_WHAT YOU SHOULD DO_: Scan the listing below for the word "panels" and copy every line where it occurs.

_SOURCE MATERIAL_:

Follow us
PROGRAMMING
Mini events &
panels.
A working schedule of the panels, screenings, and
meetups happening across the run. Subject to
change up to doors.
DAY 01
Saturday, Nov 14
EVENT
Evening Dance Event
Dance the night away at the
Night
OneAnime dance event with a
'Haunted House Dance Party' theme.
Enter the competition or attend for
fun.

---

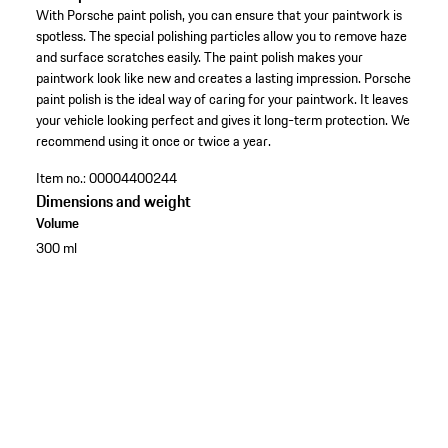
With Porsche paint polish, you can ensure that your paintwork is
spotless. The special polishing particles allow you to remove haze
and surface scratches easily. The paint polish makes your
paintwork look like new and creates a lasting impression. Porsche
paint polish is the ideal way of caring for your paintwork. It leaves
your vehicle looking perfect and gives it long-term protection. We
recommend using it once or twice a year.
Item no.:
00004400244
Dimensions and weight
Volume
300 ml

...

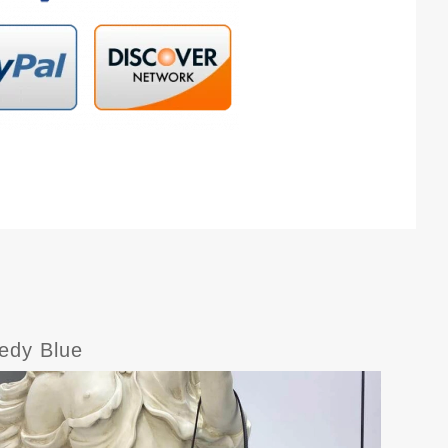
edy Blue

_SOLUTION TO THIS TASK_:
panels.
A working schedule of the panels, screenings, and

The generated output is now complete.